→ THE TASK
Read through the material below and find each line that has the word "Pinterest"; copy it.

_ _ _

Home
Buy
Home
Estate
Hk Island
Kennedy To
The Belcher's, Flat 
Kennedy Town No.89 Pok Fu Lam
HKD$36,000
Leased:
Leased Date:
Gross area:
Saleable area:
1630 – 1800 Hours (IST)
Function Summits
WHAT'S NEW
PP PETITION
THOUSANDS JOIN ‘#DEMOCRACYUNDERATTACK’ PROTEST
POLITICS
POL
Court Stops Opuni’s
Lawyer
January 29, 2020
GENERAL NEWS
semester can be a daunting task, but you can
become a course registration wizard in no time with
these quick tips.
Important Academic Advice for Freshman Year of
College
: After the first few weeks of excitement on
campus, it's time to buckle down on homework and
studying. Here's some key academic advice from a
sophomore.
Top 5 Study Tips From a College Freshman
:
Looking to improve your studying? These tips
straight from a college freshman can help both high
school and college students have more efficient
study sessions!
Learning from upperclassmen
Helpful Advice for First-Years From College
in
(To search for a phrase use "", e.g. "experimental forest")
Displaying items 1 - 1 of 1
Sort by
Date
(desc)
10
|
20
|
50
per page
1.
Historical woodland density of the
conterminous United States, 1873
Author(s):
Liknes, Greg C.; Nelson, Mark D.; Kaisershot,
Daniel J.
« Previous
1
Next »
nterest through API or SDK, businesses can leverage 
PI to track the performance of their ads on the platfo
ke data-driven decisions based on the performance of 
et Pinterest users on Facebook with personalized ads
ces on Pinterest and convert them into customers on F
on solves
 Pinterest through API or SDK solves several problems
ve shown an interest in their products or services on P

_ _ _

→ SOLUTION FOR THIS TASK
et Pinterest users on Facebook with personalized ads
ces on Pinterest and convert them into customers on F
 Pinterest through API or SDK solves several problems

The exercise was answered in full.